[Exercise goal]
Each record beneath this line should be returned exactly as it is.

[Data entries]
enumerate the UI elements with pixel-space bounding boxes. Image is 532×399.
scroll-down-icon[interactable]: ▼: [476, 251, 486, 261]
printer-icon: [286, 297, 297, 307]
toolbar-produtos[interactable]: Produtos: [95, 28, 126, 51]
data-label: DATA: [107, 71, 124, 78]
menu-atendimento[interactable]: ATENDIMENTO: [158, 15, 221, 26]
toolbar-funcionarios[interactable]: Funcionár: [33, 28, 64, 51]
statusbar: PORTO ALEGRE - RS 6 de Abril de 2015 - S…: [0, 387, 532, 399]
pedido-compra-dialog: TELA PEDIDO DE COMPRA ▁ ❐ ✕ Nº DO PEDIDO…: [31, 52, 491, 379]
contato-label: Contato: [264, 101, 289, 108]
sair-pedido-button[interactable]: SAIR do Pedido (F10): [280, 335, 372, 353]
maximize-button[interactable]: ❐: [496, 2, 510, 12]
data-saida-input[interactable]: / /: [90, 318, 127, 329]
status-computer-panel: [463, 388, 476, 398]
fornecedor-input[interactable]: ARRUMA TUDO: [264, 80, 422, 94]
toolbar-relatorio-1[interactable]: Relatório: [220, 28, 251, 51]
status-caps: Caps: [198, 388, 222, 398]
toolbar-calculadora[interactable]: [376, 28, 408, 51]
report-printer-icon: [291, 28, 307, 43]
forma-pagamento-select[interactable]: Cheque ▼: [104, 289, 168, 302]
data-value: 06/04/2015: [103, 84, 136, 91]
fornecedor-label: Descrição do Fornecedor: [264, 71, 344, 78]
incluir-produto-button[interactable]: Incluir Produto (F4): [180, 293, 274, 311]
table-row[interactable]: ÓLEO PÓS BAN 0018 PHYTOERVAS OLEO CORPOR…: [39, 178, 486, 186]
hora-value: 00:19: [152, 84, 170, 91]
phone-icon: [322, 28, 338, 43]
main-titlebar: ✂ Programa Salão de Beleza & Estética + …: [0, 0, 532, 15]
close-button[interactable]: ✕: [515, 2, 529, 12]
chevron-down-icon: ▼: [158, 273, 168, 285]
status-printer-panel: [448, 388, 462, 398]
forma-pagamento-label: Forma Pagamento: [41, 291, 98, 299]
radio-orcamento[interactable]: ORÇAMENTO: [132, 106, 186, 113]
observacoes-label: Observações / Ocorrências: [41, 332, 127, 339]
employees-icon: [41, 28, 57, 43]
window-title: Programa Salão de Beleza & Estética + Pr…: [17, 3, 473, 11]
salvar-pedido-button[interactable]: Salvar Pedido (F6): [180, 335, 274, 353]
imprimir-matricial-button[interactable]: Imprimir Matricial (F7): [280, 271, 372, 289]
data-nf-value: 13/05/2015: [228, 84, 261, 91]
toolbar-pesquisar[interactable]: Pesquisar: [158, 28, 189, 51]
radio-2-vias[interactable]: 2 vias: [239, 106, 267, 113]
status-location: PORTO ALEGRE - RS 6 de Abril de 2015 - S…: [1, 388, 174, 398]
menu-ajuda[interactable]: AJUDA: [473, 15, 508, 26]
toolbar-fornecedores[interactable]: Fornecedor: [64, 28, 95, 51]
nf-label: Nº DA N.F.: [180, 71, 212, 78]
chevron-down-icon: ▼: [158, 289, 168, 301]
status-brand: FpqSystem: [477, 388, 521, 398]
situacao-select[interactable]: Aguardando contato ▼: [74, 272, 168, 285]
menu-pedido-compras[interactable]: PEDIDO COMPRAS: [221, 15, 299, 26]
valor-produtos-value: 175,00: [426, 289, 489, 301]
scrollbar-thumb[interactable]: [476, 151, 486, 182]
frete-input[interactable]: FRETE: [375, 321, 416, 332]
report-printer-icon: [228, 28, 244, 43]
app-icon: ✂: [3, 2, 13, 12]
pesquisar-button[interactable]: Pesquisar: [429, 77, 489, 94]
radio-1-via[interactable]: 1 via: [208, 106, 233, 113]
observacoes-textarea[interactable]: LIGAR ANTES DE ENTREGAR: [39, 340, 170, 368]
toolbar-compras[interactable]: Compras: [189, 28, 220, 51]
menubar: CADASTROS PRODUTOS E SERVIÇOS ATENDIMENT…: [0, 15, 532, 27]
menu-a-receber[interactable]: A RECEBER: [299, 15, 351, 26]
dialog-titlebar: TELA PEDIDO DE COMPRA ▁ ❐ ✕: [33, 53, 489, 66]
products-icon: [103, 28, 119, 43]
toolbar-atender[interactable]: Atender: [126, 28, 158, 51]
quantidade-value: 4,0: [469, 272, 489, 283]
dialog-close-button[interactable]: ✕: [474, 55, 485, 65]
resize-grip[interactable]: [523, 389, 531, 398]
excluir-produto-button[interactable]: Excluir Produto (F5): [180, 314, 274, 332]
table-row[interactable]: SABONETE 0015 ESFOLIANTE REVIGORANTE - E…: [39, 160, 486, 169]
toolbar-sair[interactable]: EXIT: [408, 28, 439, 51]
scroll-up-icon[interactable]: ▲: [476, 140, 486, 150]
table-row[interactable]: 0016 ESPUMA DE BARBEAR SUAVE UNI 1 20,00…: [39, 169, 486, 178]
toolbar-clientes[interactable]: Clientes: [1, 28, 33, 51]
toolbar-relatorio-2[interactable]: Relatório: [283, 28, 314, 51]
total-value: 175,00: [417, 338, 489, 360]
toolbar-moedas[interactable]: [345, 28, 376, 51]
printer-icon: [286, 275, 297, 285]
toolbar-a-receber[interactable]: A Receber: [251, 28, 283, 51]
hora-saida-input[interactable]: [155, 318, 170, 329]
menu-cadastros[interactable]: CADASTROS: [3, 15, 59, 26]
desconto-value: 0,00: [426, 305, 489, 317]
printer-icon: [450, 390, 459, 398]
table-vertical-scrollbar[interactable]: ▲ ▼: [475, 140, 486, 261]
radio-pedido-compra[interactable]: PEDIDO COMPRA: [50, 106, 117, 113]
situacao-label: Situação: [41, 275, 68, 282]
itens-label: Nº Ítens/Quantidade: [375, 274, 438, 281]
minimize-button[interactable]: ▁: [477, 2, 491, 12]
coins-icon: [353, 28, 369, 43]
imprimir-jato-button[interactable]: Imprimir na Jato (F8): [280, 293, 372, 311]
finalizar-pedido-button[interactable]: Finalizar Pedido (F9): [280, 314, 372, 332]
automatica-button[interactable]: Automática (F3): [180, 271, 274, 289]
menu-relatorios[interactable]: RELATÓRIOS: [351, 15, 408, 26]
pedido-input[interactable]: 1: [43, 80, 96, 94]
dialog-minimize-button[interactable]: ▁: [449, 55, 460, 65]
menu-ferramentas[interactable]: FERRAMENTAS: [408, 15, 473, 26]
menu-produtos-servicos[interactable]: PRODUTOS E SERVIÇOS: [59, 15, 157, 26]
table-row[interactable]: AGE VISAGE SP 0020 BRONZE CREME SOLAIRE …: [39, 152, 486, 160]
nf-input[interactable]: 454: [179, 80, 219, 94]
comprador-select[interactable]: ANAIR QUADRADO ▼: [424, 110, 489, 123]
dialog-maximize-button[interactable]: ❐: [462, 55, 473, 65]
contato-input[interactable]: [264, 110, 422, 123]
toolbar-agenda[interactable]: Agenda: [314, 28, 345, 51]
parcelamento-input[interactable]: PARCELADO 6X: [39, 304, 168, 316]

[Answer for this exercise]
enumerate the UI elements with pixel-space bounding boxes. Image is 532×399.
scroll-down-icon[interactable]: ▼: [476, 251, 486, 261]
printer-icon: [286, 297, 297, 307]
toolbar-produtos[interactable]: Produtos: [95, 28, 126, 51]
data-label: DATA: [107, 71, 124, 78]
menu-atendimento[interactable]: ATENDIMENTO: [158, 15, 221, 26]
toolbar-funcionarios[interactable]: Funcionár: [33, 28, 64, 51]
statusbar: PORTO ALEGRE - RS 6 de Abril de 2015 - S…: [0, 387, 532, 399]
pedido-compra-dialog: TELA PEDIDO DE COMPRA ▁ ❐ ✕ Nº DO PEDIDO…: [31, 52, 491, 379]
contato-label: Contato: [264, 101, 289, 108]
sair-pedido-button[interactable]: SAIR do Pedido (F10): [280, 335, 372, 353]
maximize-button[interactable]: ❐: [496, 2, 510, 12]
data-saida-input[interactable]: / /: [90, 318, 127, 329]
status-computer-panel: [463, 388, 476, 398]
fornecedor-input[interactable]: ARRUMA TUDO: [264, 80, 422, 94]
toolbar-relatorio-1[interactable]: Relatório: [220, 28, 251, 51]
status-caps: Caps: [198, 388, 222, 398]
toolbar-calculadora[interactable]: [376, 28, 408, 51]
report-printer-icon: [291, 28, 307, 43]
forma-pagamento-select[interactable]: Cheque ▼: [104, 289, 168, 302]
data-value: 06/04/2015: [103, 84, 136, 91]
fornecedor-label: Descrição do Fornecedor: [264, 71, 344, 78]
incluir-produto-button[interactable]: Incluir Produto (F4): [180, 293, 274, 311]
table-row[interactable]: ÓLEO PÓS BAN 0018 PHYTOERVAS OLEO CORPOR…: [39, 178, 486, 186]
hora-value: 00:19: [152, 84, 170, 91]
phone-icon: [322, 28, 338, 43]
main-titlebar: ✂ Programa Salão de Beleza & Estética + …: [0, 0, 532, 15]
close-button[interactable]: ✕: [515, 2, 529, 12]
chevron-down-icon: ▼: [158, 273, 168, 285]
status-printer-panel: [448, 388, 462, 398]
forma-pagamento-label: Forma Pagamento: [41, 291, 98, 299]
radio-orcamento[interactable]: ORÇAMENTO: [132, 106, 186, 113]
observacoes-label: Observações / Ocorrências: [41, 332, 127, 339]
employees-icon: [41, 28, 57, 43]
window-title: Programa Salão de Beleza & Estética + Pr…: [17, 3, 473, 11]
salvar-pedido-button[interactable]: Salvar Pedido (F6): [180, 335, 274, 353]
imprimir-matricial-button[interactable]: Imprimir Matricial (F7): [280, 271, 372, 289]
data-nf-value: 13/05/2015: [228, 84, 261, 91]
toolbar-pesquisar[interactable]: Pesquisar: [158, 28, 189, 51]
radio-2-vias[interactable]: 2 vias: [239, 106, 267, 113]
status-location: PORTO ALEGRE - RS 6 de Abril de 2015 - S…: [1, 388, 174, 398]
menu-ajuda[interactable]: AJUDA: [473, 15, 508, 26]
toolbar-fornecedores[interactable]: Fornecedor: [64, 28, 95, 51]
nf-label: Nº DA N.F.: [180, 71, 212, 78]
chevron-down-icon: ▼: [158, 289, 168, 301]
status-brand: FpqSystem: [477, 388, 521, 398]
situacao-select[interactable]: Aguardando contato ▼: [74, 272, 168, 285]
menu-pedido-compras[interactable]: PEDIDO COMPRAS: [221, 15, 299, 26]
valor-produtos-value: 175,00: [426, 289, 489, 301]
scrollbar-thumb[interactable]: [476, 151, 486, 182]
frete-input[interactable]: FRETE: [375, 321, 416, 332]
report-printer-icon: [228, 28, 244, 43]
app-icon: ✂: [3, 2, 13, 12]
pesquisar-button[interactable]: Pesquisar: [429, 77, 489, 94]
radio-1-via[interactable]: 1 via: [208, 106, 233, 113]
observacoes-textarea[interactable]: LIGAR ANTES DE ENTREGAR: [39, 340, 170, 368]
toolbar-compras[interactable]: Compras: [189, 28, 220, 51]
menubar: CADASTROS PRODUTOS E SERVIÇOS ATENDIMENT…: [0, 15, 532, 27]
menu-a-receber[interactable]: A RECEBER: [299, 15, 351, 26]
dialog-titlebar: TELA PEDIDO DE COMPRA ▁ ❐ ✕: [33, 53, 489, 66]
products-icon: [103, 28, 119, 43]
toolbar-atender[interactable]: Atender: [126, 28, 158, 51]
quantidade-value: 4,0: [469, 272, 489, 283]
dialog-close-button[interactable]: ✕: [474, 55, 485, 65]
resize-grip[interactable]: [523, 389, 531, 398]
excluir-produto-button[interactable]: Excluir Produto (F5): [180, 314, 274, 332]
table-row[interactable]: SABONETE 0015 ESFOLIANTE REVIGORANTE - E…: [39, 160, 486, 169]
toolbar-sair[interactable]: EXIT: [408, 28, 439, 51]
scroll-up-icon[interactable]: ▲: [476, 140, 486, 150]
table-row[interactable]: 0016 ESPUMA DE BARBEAR SUAVE UNI 1 20,00…: [39, 169, 486, 178]
toolbar-clientes[interactable]: Clientes: [1, 28, 33, 51]
toolbar-relatorio-2[interactable]: Relatório: [283, 28, 314, 51]
total-value: 175,00: [417, 338, 489, 360]
toolbar-moedas[interactable]: [345, 28, 376, 51]
printer-icon: [286, 275, 297, 285]
toolbar-a-receber[interactable]: A Receber: [251, 28, 283, 51]
hora-saida-input[interactable]: [155, 318, 170, 329]
menu-cadastros[interactable]: CADASTROS: [3, 15, 59, 26]
desconto-value: 0,00: [426, 305, 489, 317]
printer-icon: [450, 390, 459, 398]
table-vertical-scrollbar[interactable]: ▲ ▼: [475, 140, 486, 261]
radio-pedido-compra[interactable]: PEDIDO COMPRA: [50, 106, 117, 113]
situacao-label: Situação: [41, 275, 68, 282]
itens-label: Nº Ítens/Quantidade: [375, 274, 438, 281]
minimize-button[interactable]: ▁: [477, 2, 491, 12]
coins-icon: [353, 28, 369, 43]
imprimir-jato-button[interactable]: Imprimir na Jato (F8): [280, 293, 372, 311]
finalizar-pedido-button[interactable]: Finalizar Pedido (F9): [280, 314, 372, 332]
automatica-button[interactable]: Automática (F3): [180, 271, 274, 289]
menu-relatorios[interactable]: RELATÓRIOS: [351, 15, 408, 26]
pedido-input[interactable]: 1: [43, 80, 96, 94]
dialog-minimize-button[interactable]: ▁: [449, 55, 460, 65]
menu-ferramentas[interactable]: FERRAMENTAS: [408, 15, 473, 26]
menu-produtos-servicos[interactable]: PRODUTOS E SERVIÇOS: [59, 15, 157, 26]
table-row[interactable]: AGE VISAGE SP 0020 BRONZE CREME SOLAIRE …: [39, 152, 486, 160]
nf-input[interactable]: 454: [179, 80, 219, 94]
comprador-select[interactable]: ANAIR QUADRADO ▼: [424, 110, 489, 123]
dialog-maximize-button[interactable]: ❐: [462, 55, 473, 65]
contato-input[interactable]: [264, 110, 422, 123]
toolbar-agenda[interactable]: Agenda: [314, 28, 345, 51]
parcelamento-input[interactable]: PARCELADO 6X: [39, 304, 168, 316]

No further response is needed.